■ Exercise prompt: Return the lines of the data below in which the string "days" occurs.
*** Opening of Provided data ***
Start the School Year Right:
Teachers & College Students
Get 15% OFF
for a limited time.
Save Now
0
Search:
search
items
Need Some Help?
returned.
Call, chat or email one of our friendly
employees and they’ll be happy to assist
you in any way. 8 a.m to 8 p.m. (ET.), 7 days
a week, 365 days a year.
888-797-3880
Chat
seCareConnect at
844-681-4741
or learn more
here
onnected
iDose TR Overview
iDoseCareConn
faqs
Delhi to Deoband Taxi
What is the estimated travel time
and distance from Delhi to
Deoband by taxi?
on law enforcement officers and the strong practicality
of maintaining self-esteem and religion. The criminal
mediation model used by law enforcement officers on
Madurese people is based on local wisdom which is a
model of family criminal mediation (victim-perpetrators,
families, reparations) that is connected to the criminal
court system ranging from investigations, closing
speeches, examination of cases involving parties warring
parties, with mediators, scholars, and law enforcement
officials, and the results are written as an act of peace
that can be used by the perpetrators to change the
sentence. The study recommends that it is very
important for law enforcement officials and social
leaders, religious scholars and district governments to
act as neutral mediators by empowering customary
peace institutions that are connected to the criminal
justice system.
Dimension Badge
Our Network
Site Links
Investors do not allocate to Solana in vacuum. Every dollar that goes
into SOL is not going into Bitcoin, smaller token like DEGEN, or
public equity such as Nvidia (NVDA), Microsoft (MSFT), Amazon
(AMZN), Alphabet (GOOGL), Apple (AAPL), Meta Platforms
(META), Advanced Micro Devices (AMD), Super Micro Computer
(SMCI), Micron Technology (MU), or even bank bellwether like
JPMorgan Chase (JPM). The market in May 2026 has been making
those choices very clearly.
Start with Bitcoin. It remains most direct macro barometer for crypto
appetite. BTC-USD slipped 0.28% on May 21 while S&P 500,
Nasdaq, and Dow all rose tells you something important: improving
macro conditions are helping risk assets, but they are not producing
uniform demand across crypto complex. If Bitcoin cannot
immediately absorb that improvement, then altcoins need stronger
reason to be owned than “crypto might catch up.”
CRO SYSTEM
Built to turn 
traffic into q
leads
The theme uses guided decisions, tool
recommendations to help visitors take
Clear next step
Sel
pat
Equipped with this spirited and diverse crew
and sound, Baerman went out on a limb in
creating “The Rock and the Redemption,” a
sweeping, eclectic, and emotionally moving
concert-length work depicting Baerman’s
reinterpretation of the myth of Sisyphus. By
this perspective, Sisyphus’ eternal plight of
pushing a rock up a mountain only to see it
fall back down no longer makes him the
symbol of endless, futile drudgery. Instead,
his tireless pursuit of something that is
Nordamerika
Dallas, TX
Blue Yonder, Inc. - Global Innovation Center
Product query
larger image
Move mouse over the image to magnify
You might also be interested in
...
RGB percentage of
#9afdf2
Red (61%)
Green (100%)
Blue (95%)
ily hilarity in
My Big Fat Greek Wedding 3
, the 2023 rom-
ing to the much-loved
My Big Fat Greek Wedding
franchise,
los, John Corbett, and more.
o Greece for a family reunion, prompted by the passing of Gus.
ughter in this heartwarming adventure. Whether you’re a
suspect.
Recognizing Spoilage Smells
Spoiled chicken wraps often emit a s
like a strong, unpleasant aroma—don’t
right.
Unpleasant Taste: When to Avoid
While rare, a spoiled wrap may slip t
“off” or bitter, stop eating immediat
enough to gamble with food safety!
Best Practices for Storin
*** Close of Provided data ***
■ Solution to this exercise:
you in any way. 8 a.m to 8 p.m. (ET.), 7 days
a week, 365 days a year.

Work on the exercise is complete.